In particular, Fr. Miscamble noted the opportunity that Notre Dame has to speak out on behalf of Bishop Thaddeus Ma Daqin, who has been under house arrest in Shanghai since 2012. “If Notre Dame was living out its Catholic mission fully it would have already raised public concerns about the extent of religious persecution in China,” he added. “Instead, a self-censorship operates. This will only increase as Notre Dame gets drawn more deeply into the web of collaboration with ZJU.”
Father Miscamble is not the only faculty member to remain unconvinced that this collaboration is a good idea for Notre Dame. Last month, the Rover reported that a number of faculty members still doubt the wisdom of the project, and such doubt has been evident since the initial faculty town hall in December 2014.

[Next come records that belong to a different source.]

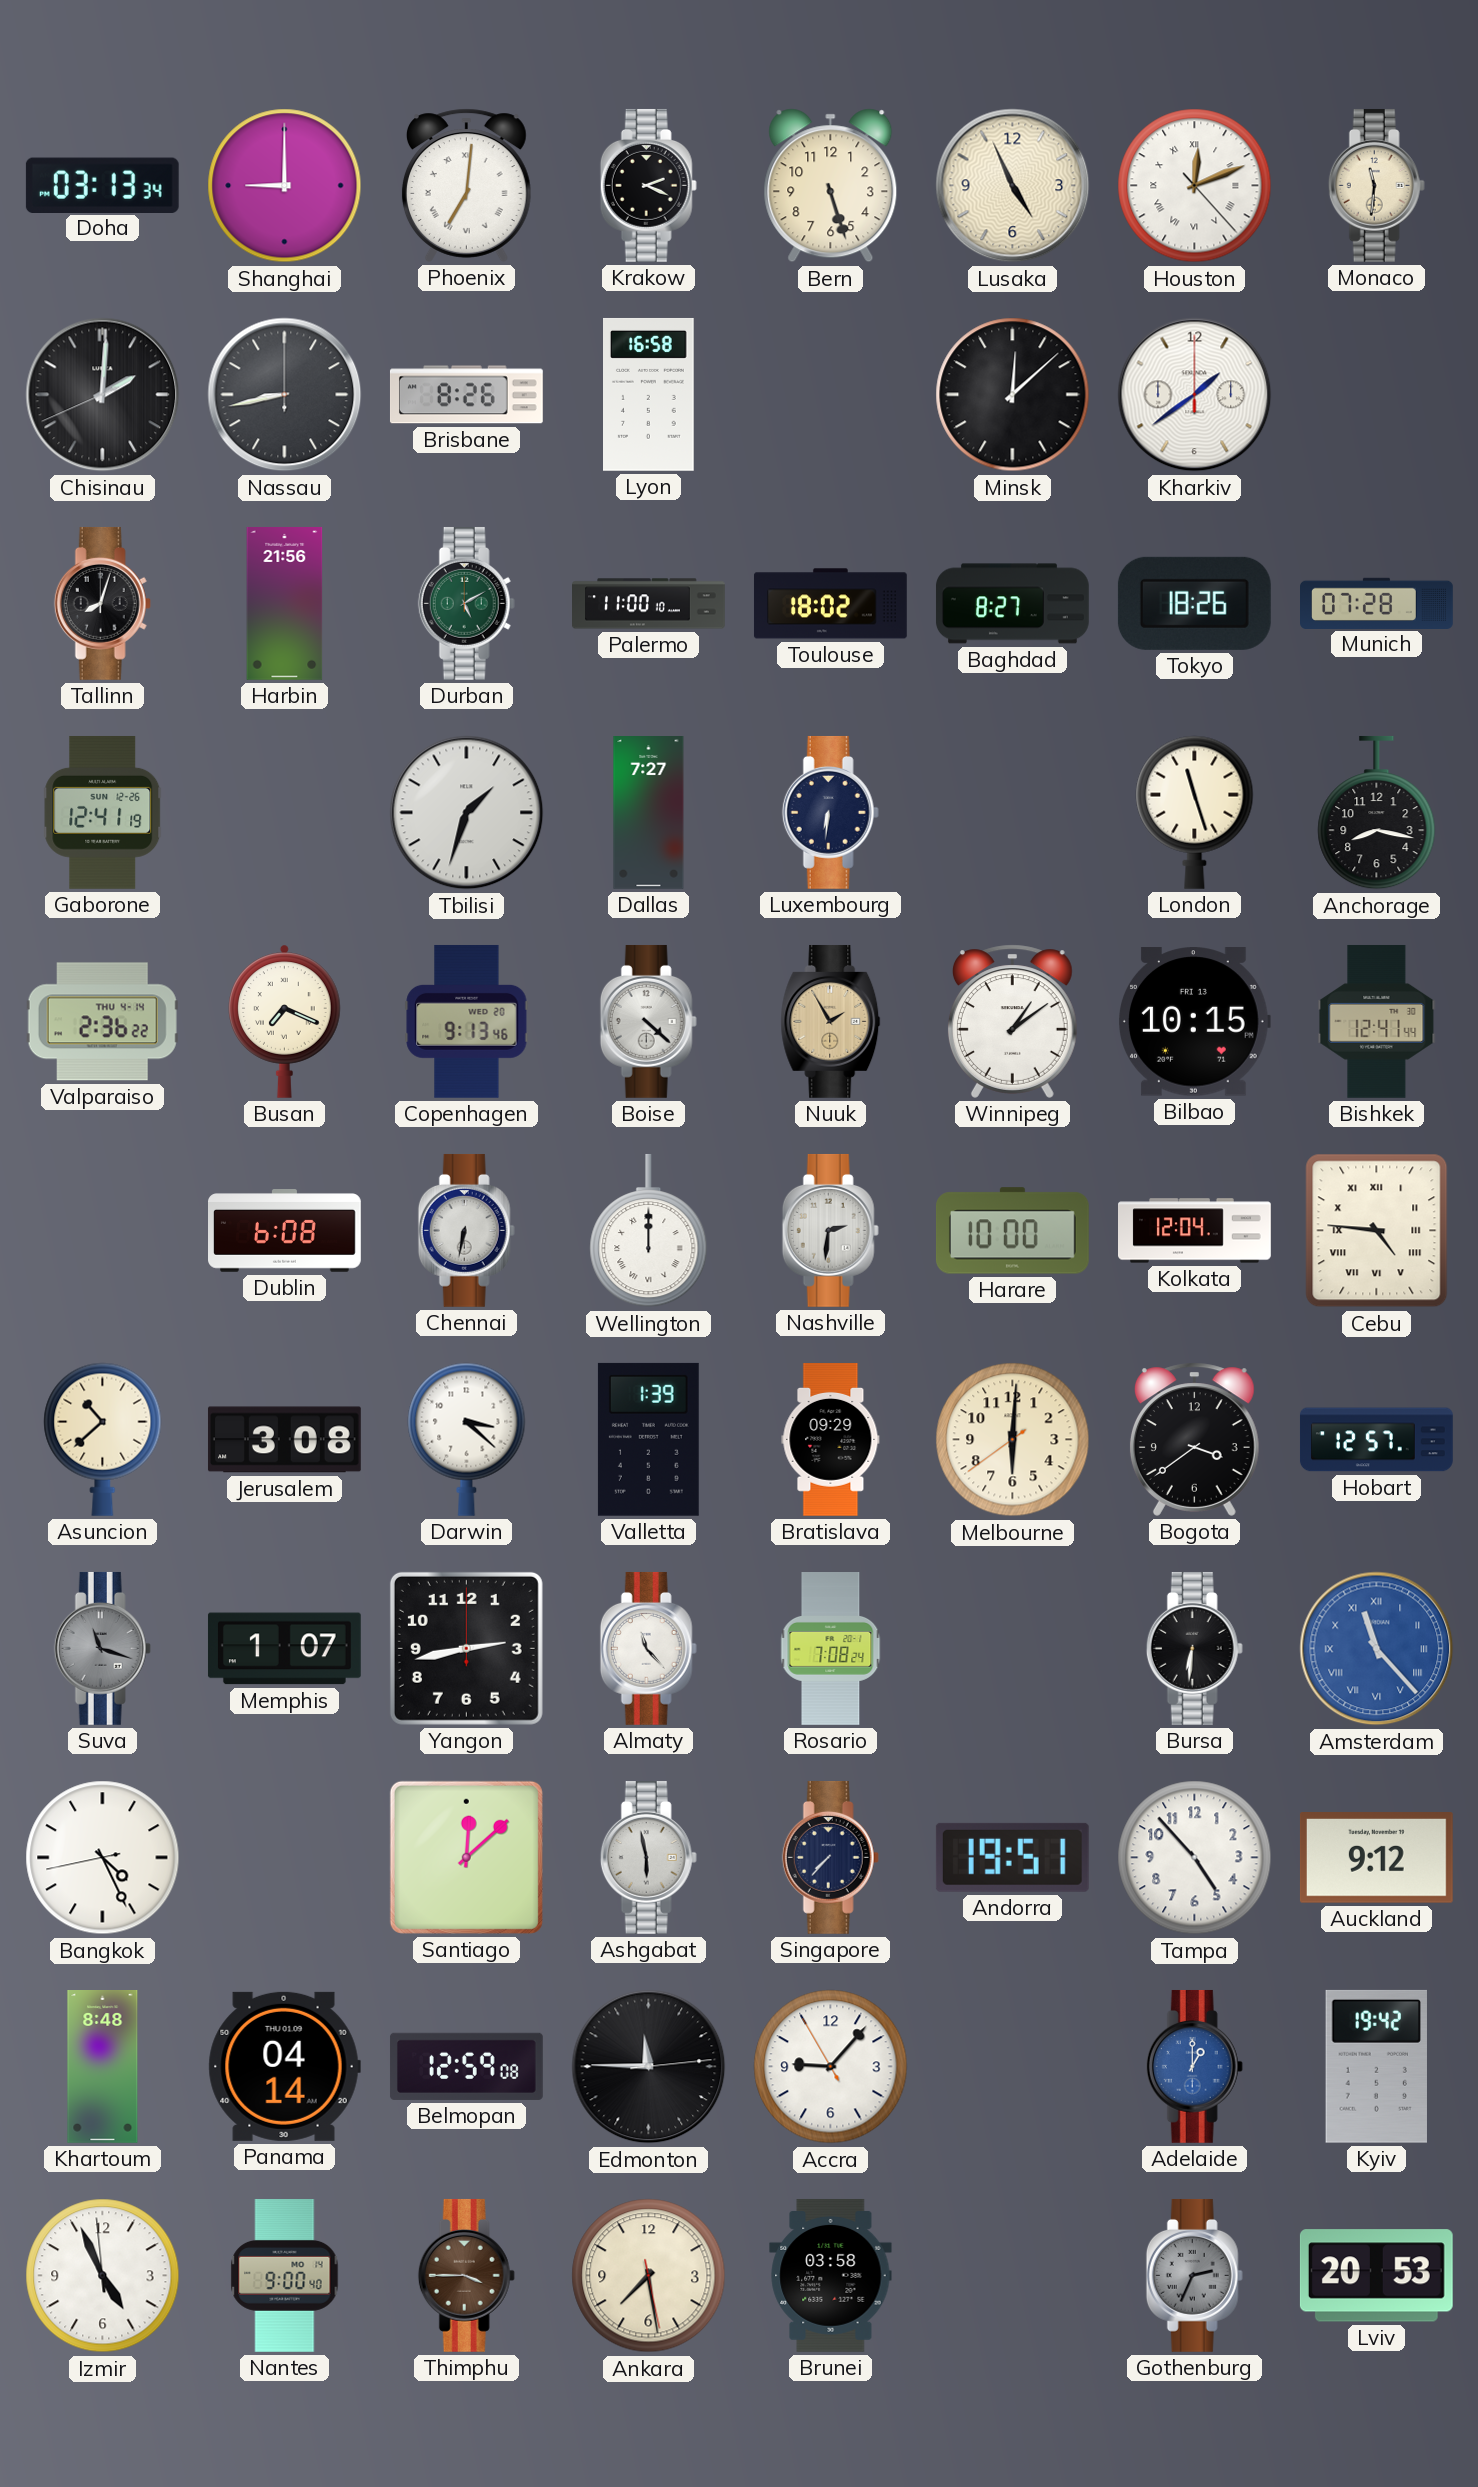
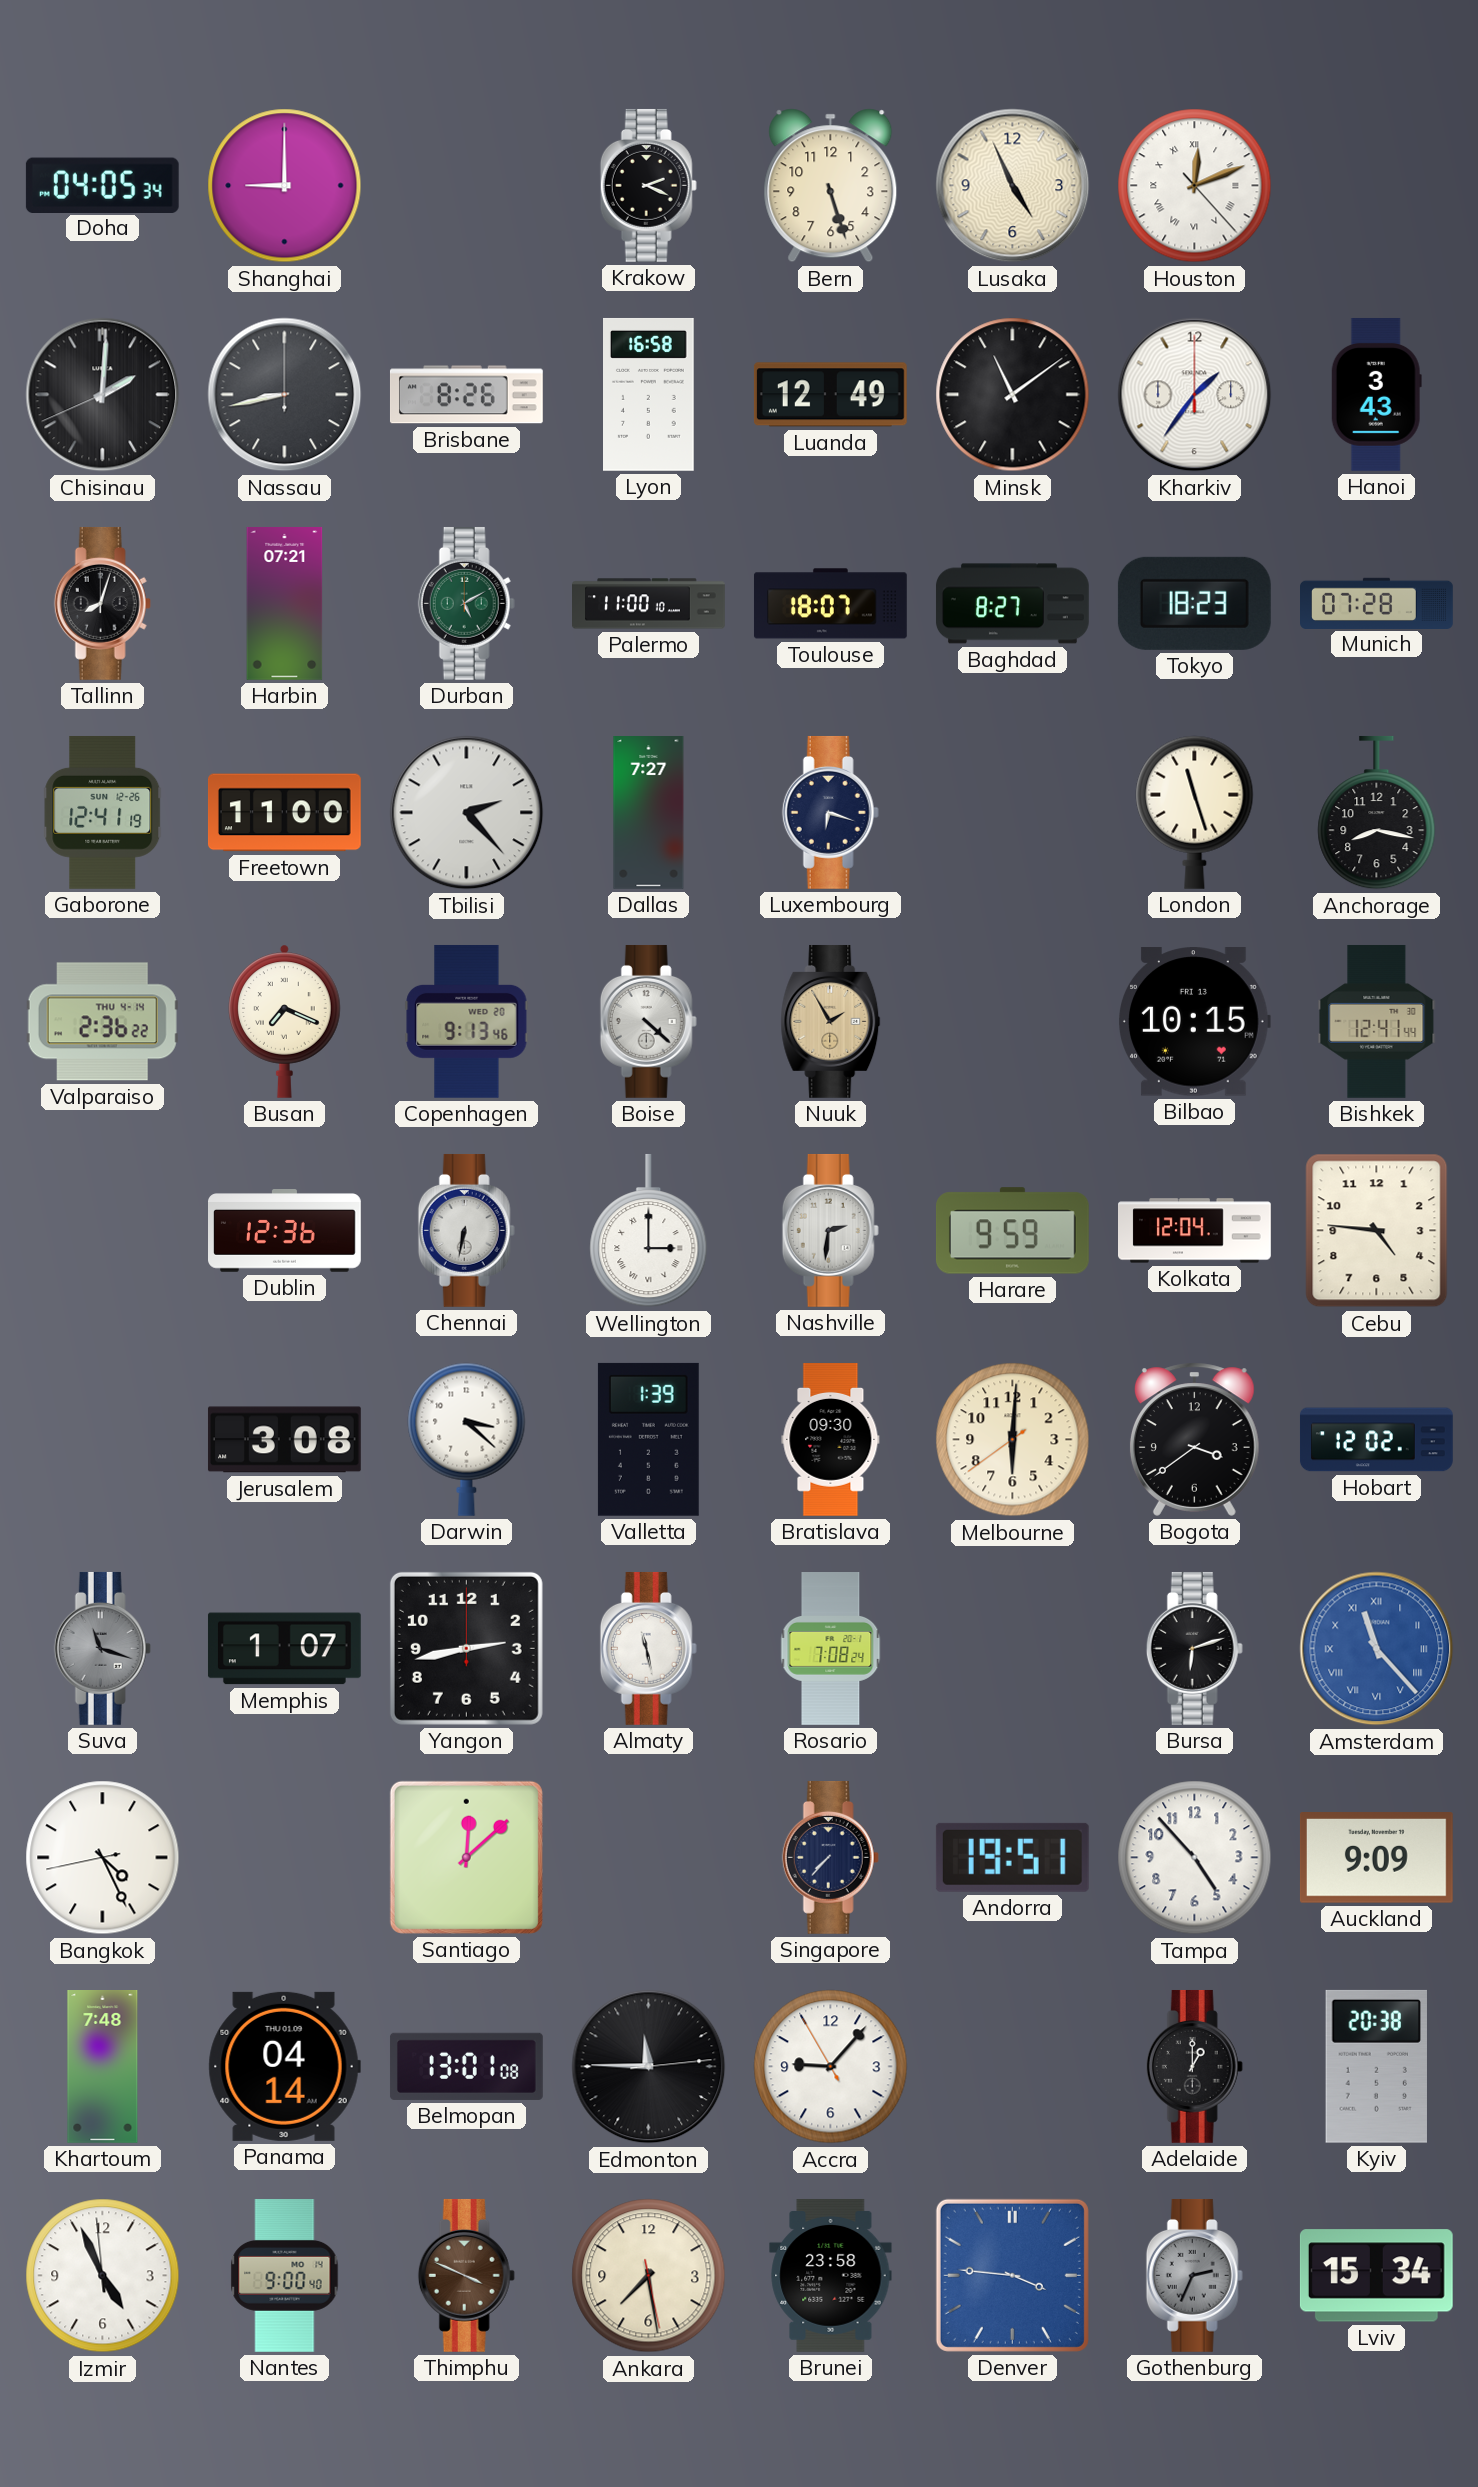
Doha: 03:13 -> 04:05
Phoenix: 7:01 -> none
Monaco: 11:31 -> none
Luanda: none -> 12:49
Minsk: 12:08 -> 11:09
Kharkiv: 1:39 -> 1:36
Hanoi: none -> 3:43
Harbin: 21:56 -> 07:21
Toulouse: 18:02 -> 18:07
Tokyo: 18:26 -> 18:23
Freetown: none -> 11:00
Tbilisi: 1:33 -> 2:23
Luxembourg: 6:31 -> 6:18
Winnipeg: 1:09 -> none
Dublin: 6:08 -> 12:36
Wellington: 12:00 -> 3:00
Harare: 10:00 -> 9:59
Cebu numerals: Roman -> Arabic
Asuncion: 10:38 -> none
Bratislava: 09:29 -> 09:30
Hobart: 12:57 -> 12:02
Almaty: 11:23 -> 11:28
Bursa: 6:31 -> 6:12
Ashgabat: 5:58 -> none
Auckland: 9:12 -> 9:09
Khartoum: 8:48 -> 7:48
Belmopan: 12:59 -> 13:01
Adelaide dial: blue -> black
Kyiv: 19:42 -> 20:38
Thimphu: 3:45 -> 3:49
Brunei: 03:58 -> 23:58
Denver: none -> 3:46
Lviv: 20:53 -> 15:34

When asked about methods of incorporating faculty feedback into the decision-making process, Browne mentioned, in particular, emails to the “white paper” website, faculty committees, and ongoing college and departmental meetings. “These diverse comments help shape and inform our discussions with Zhejiang faculty and administration, and weigh in the University’s decision-making,” Browne concluded.